> Material for this exercise:
※
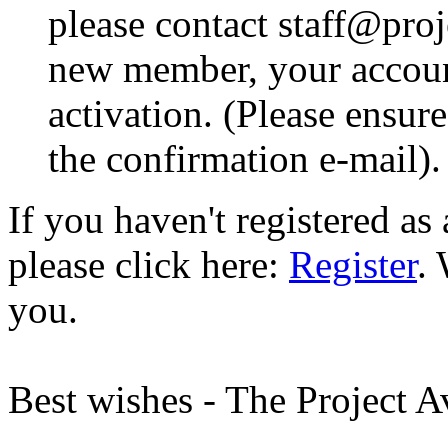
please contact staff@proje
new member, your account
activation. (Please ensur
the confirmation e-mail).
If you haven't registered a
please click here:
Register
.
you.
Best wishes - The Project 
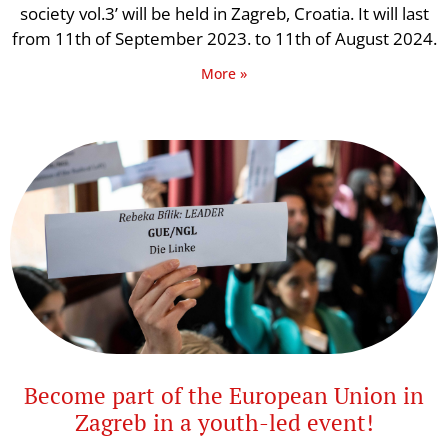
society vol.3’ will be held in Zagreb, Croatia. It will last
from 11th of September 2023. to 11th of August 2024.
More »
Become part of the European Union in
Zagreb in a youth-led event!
※
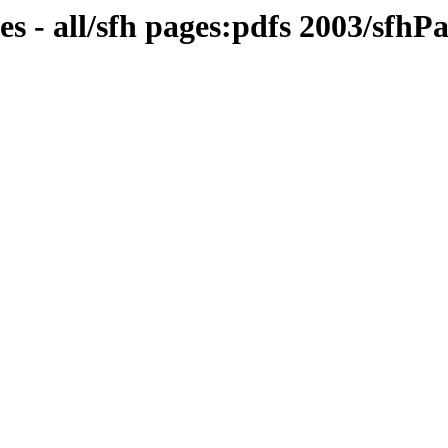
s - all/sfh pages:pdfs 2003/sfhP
※
> Exercise requirements: The copy should hold only the lines from the one with "please contact staff@proje" through the one with "Zagreb in a youth-led event!", exactly as they stand above. Leave out the pictures.

> Your solution:
please contact staff@proje
new member, your account
activation. (Please ensur
the confirmation e-mail).
If you haven't registered a
please click here:
Register
.
you.
Best wishes - The Project 
society vol.3’ will be held in Zagreb, Croatia. It will last
from 11th of September 2023. to 11th of August 2024.
More »
Become part of the European Union in
Zagreb in a youth-led event!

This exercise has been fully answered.